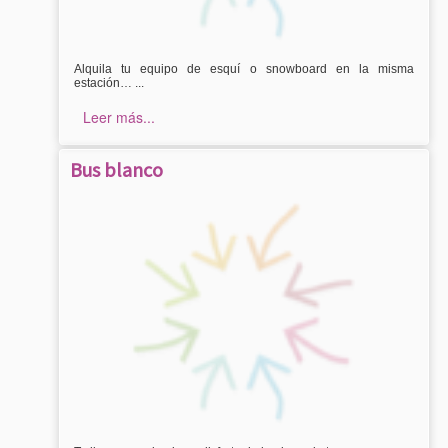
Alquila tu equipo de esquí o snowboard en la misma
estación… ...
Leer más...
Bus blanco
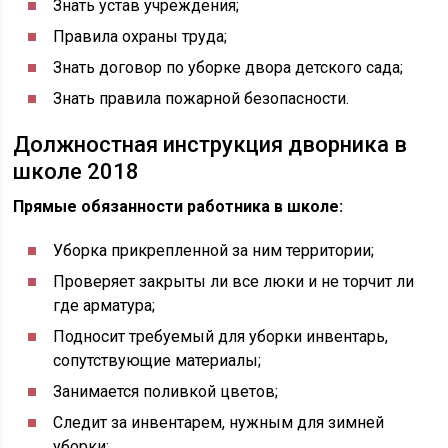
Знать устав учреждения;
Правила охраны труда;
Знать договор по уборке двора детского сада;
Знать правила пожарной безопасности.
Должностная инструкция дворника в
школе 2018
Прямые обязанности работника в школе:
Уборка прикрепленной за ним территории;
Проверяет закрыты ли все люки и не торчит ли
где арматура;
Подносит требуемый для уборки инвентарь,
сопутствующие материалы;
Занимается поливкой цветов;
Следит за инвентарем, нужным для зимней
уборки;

================================

What to produce. Pick out each line in the material containing "Знать".

Task solution.
Знать устав учреждения;
Знать договор по уборке двора детского сада;
Знать правила пожарной безопасности.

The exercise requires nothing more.